Incubator-mxnet: topk regression

Created on 16 Aug 2018 · 17Comments · Source: apache/incubator-mxnet

Description

https://github.com/apache/incubator-mxnet/pull/12085/ introduced a bug into the topk operator. Below code example will output [ 274232. 179574. 274233. 274231.] with mxnet-cu90==1.3.0b20180810 but [ 274232. 179574. 274232. 274232.] with mxnet-cu90==1.3.0b20180814.

Note that both CPU and GPU versions of the operator are affected.

@szha @ciyongch @eric-haibin-lin

Steps to reproduce

(Paste the commands you ran that produced the error.)

wget https://s3.amazonaws.com/lllausen-public/topk/array.npy
python3 -c 'import mxnet as mx;import numpy as np; print(mx.nd.topk(mx.nd.array(np.load("array.npy")), k=4)[80])'
python3 -c 'import mxnet as mx;import numpy as np; print(mx.nd.topk(mx.nd.array(np.load("array.npy"), ctx=mx.gpu(0)), k=4)[80])'

Bug Operator Python

Source

leezu

Most helpful comment

@leezu @eric-haibin-lin

The mismatch result was caused by the data type conversion from int to real_t(float in this case).

Actually, this kind of error is also existing in previous version of MXNet (say, MXNet before this PR https://github.com/apache/incubator-mxnet/pull/12085) when the value of indices is large enough, and it's very easily to reproduce via below command:
python -c 'import mxnet as mx; import numpy as np; print(mx.nd.topk(mx.nd.array(np.arange(256*300096).reshape(8, -1)), k=4))'

For the case used by @leezu , the input shape of ndarray is (256, 300096), so the initial flattened indices would be in the range of [0, 76,824,575].

MXNet without PR https://github.com/apache/incubator-mxnet/pull/12085, first do the modulo to the flattened indices, then get the desired number of indices, and do the conversion from int to real_t, it works well since the the maximum indices is 300095 during conversion, no conversion error in this case.
MXNet with PR https://github.com/apache/incubator-mxnet/pull/12085, first get the desired number of indices, then do the conversion from int to real_t, and finally the modulos calculation. The conversion error happened in this step due to the value of indices exceed the expressive range of float (such as integer: 24281911, 24281912, 24281913 will be 24281912 after conversion), that's why we see the mismatch result mentioned above.

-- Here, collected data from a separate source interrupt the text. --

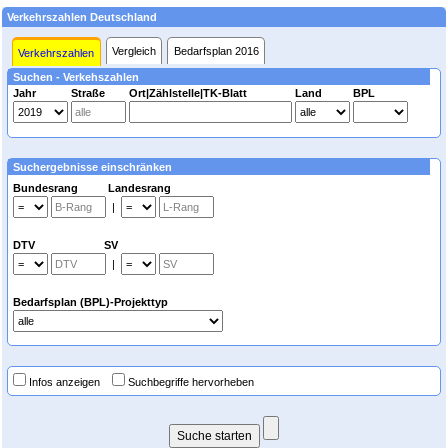
Verkehrszahlen Deutschland
Vergleich
Bedarfsplan 2016
Verkehrszahlen
Suchen - Verkehszahlen
Jahr
Straße
Ort|Zählstelle|TK-Blatt
Land
BPL
Suchergebnisse einschränken
Bundesrang Landesrang
|
DTV SV
|
Bedarfsplan (BPL)-Projekttyp
Infos anzeigen
Suchbegriffe hervorheben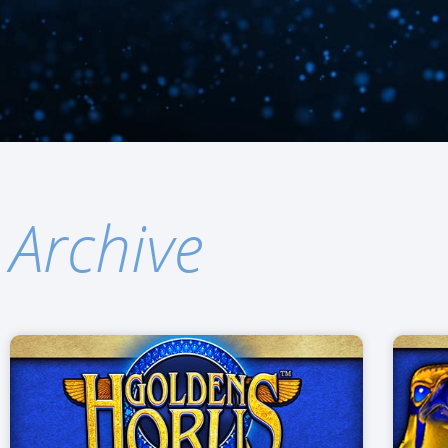
Archive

Once there's a data type conversion (int to real_t) before returning indices, there could be such kind of error.

Will work on this to fix this issue.

ciyongch on 16 Aug 2018

👍4

All 17 comments

@leezu Thanks for reporting the issue, I'm looking into this now.

ciyongch on 16 Aug 2018

@ciyongch thanks for looking into this. Your help is much appreciated

eric-haibin-lin on 16 Aug 2018

@mxnet-label-bot: [Python, Operator, Bug]

vdantu on 16 Aug 2018

@leezu @eric-haibin-lin

The mismatch result was caused by the data type conversion from int to real_t(float in this case).

For the case used by @leezu , the input shape of ndarray is (256, 300096), so the initial flattened indices would be in the range of [0, 76,824,575].

MXNet without PR https://github.com/apache/incubator-mxnet/pull/12085, first do the modulo to the flattened indices, then get the desired number of indices, and do the conversion from int to real_t, it works well since the the maximum indices is 300095 during conversion, no conversion error in this case.
MXNet with PR https://github.com/apache/incubator-mxnet/pull/12085, first get the desired number of indices, then do the conversion from int to real_t, and finally the modulos calculation. The conversion error happened in this step due to the value of indices exceed the expressive range of float (such as integer: 24281911, 24281912, 24281913 will be 24281912 after conversion), that's why we see the mismatch result mentioned above.

Once there's a data type conversion (int to real_t) before returning indices, there could be such kind of error.

Will work on this to fix this issue.

ciyongch on 16 Aug 2018

👍4

@eric-haibin-lin @szha @pengzhao-intel

The current design of ret_indices requires data type conversion, since the real_t(float) type could not express the large integer precisely compared to int, this kind of error still be there unless the upper API was changed to use int type. It might introduce compatibility issue to current framework/topology due to API change(changing the type of ret_indices from real_t to int).

Another solution is to keep the functionality behavior same as before (workable in this case), which could still be benefit from the PR https://github.com/apache/incubator-mxnet/pull/12085. Firstly, get the desired number of indices (slicing), then do the modulo calculation and finally convert the ret_indices from int to float.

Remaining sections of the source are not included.